Truss rods are a requirement in steel string instruments. Not so much in classical guitars with nylon strings.

ukulelecowboy
07-10-2011, 05:59 PM
This is the magic in the Pono tenor and baritone ukuleles. The truss rod is adjustable thus you have great control over action and string tension. I have four Ponos with adjustable truss rods. It's the only ukulele I perform with.

Mike

Hiddencross
07-10-2011, 06:45 PM
Of the brands I was looking at both Pono and Mele have these. Glad to hear you like your Ponos.
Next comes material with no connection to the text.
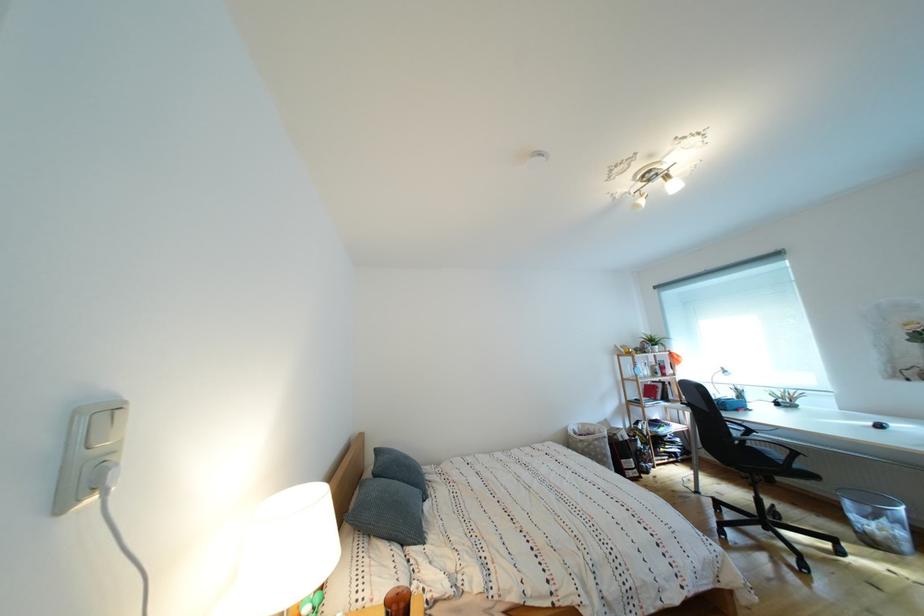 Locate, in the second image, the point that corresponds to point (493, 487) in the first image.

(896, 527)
I hear great things about Mele as well.

ukulelecowboy
07-11-2011, 02:06 AM
Mele's truss rods aren't adjustable. It's just a strengthening bar in the neck. The Pono truss rods (only in tenors and baritones) are two way adjustable. Very handy. We love our Ponos!

ichadwick
07-11-2011, 02:16 AM
In the old days, ukuleles were big and heavy, often weighing in at a hundred pounds. The original truss was a supportive device, usually a pad with a belt, worn to prevent a hernia when lifting them. Later, when they became smaller - miniaturized like some dog breeds - some retained a small truss as a recognition of the uke's heritage. It was named in honour of its inventor, Rod Sterling. Thus the Truss Rod came into effect.

True story.

Hiddencross
07-11-2011, 04:54 AM
In the old days, ukuleles were big and heavy, often weighing in at a hundred pounds. The original truss was a supportive device, usually a pad with a belt, worn to prevent a hernia when lifting them. Later, when they became smaller - miniaturized like some dog breeds - some retained a small truss as a recognition of the uke's heritage. It was named in honour of its inventor, Rod Sterling. Thus the Truss Rod came into effect.

True story.

.....::::::=====*
The More You Know

lol

hoosierhiver
07-11-2011, 05:00 AM
There are truss rods and there are stabilising rods.

Hiddencross
07-11-2011, 05:10 AM
There are truss rods and there are stabilising rods.

So Meles have stabilizing rods and Ponos have truss rods, right.

hoosierhiver
07-11-2011, 05:12 AM
So Meles have stabilizing rods and Ponos have truss rods, right.

Not sure, but a truss rod is adjustable and a stabilizing rod is not.

olgoat52
07-11-2011, 06:04 AM
In the old days, ukuleles were big and heavy, often weighing in at a hundred pounds. The original truss was a supportive device, usually a pad with a belt, worn to prevent a hernia when lifting them. Later, when they became smaller - miniaturized like some dog breeds - some retained a small truss as a recognition of the uke's heritage. It was named in honour of its inventor, Rod Sterling. Thus the Truss Rod came into effect.

True story.

You're having a good day today aren't you Ian... Pretty funny. :)

ukulelecowboy
07-11-2011, 08:41 AM
So Meles have stabilizing rods and Ponos have truss rods, right.

Basically, yes. Although, Mele likes to use the term "fixed or non-adjustable" truss rod. The truss rods on Ponos have an allen wrench socket that can be adjusted with a supplied allen wrench. Although I don't adjust them much, it was very handy for fine tuning the action after I adjusted the saddle to compensate for a MiSi pickup that I had installed on my Pono Mahogany Baritone.

You might also want to note that Pono Ukuleles have lower profile frets than other ukuleles. Many people don't like this because you must essentially exert more pressure when fretting the instrument and barre chords can sometimes be difficult. I happen to love the frets on the Pono instruments. It's really about personal preference.